Chad Stevens participates in CoSN's Green Computing Initiative. About the same time that he
moved from being a school principal into the CTO role for Texas' Clear Creek Independent
School District, located between Houston and Galveston in Johnson Space Center country, a
new energy manager joined the district. "We were talking about some simple ways we could
save energy without spending money," he recalls. "A combination of two interests--
sustainability and saving energy-- led me to volunteer, just to learn more about it." That
participation in the CoSN project, in turn, provided him with a crash course in green initiatives.

Stevens and his IT team have begun automating the power settings of monitors and computers,
virtualizing the data center, and piloting a possible thin-client computer transition. One issue
they face is how to maintain a strong obsolescence policy-- no computer is older than five years--
with a student enrollment that's growing at 1,000 kids a year. "We're refreshing our computers,
but we're running on a treadmill," Stevens says. "How long can we sustain our investment?"

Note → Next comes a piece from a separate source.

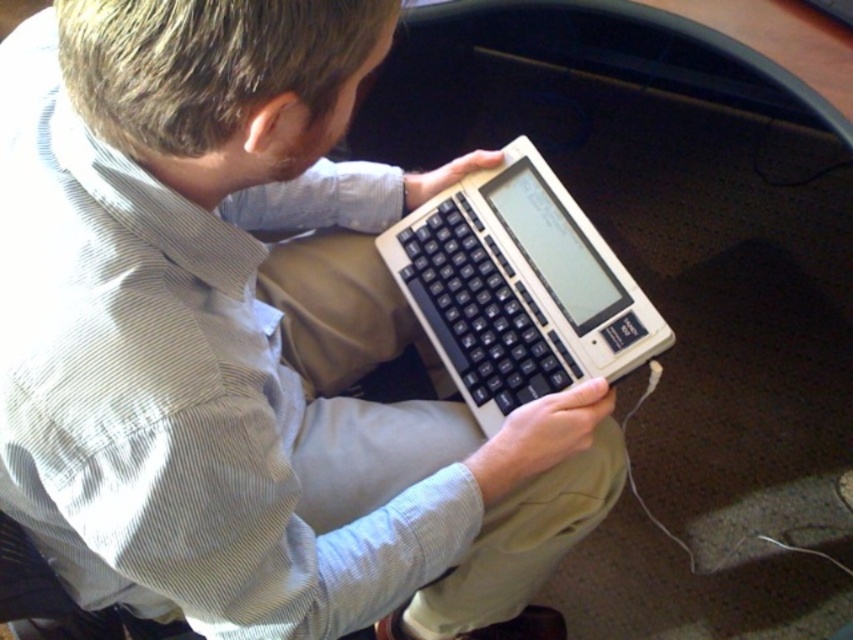 You are trying to decide which device to use between the matte black laptop at center and the white plastic computer at center. Considering their sizes, which one might be more suitable for carrying around?

The white plastic computer at center is much shorter than the matte black laptop at center, so it might be easier to carry around.

You are organizing a tech exhibition and need to arrange two computers on a display table. The matte black laptop at center and the white plastic computer at center are both to be placed. According to the image, which computer should be placed to the left side of the other?

The matte black laptop at center is positioned on the left side of white plastic computer at center, so the matte black laptop at center should be placed to the left of the white plastic computer at center.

Whether the district ultimately replaces existing machines with comparable models, albeit newer
ones, or thin clients, a lot of equipment will need to be disposed of in their wake. In 2008, the
district replaced 2,500 computers between January and April. The hardware was hauled away by
Epic Systems, a company that offers recycling of computers at the expense of $10 to $15 apiece.
But that invites the question that goes to the heart of the issue: What does Epic do with the
hardware?

Shortly after the 60 Minutes story on e-waste aired, the Basel Action Network (BAN), an
international organization that focuses on writing policies and legislation dealing with e-waste
and that served as an adviser on the 60 Minutes piece, announced a formal program to certify
electronics recyclers and asset managers as "e-stewards." Accreditation requires proof that the
company isn't dumping e-waste into landfills or incinerators and isn't exporting e-waste to
developing countries.

It is these standards Epic says it adheres to by virtue of hiring out to ECS Refining, listed by
Basel as an e-steward. Because ECS Refining bears the BAN stamp of approval, Stevens can be
confident Epic plays by the rules. "I can look anybody in the eye and say our computers aren't
ending up in a landfill," he says.

According to CoSN's Kaestner, that's the way all old electronics should be handled. "The stuff
that can be recycled, if we want to be good, green world citizens, should go through an
organization that's been approved by BAN," he says. "That's the best we've got."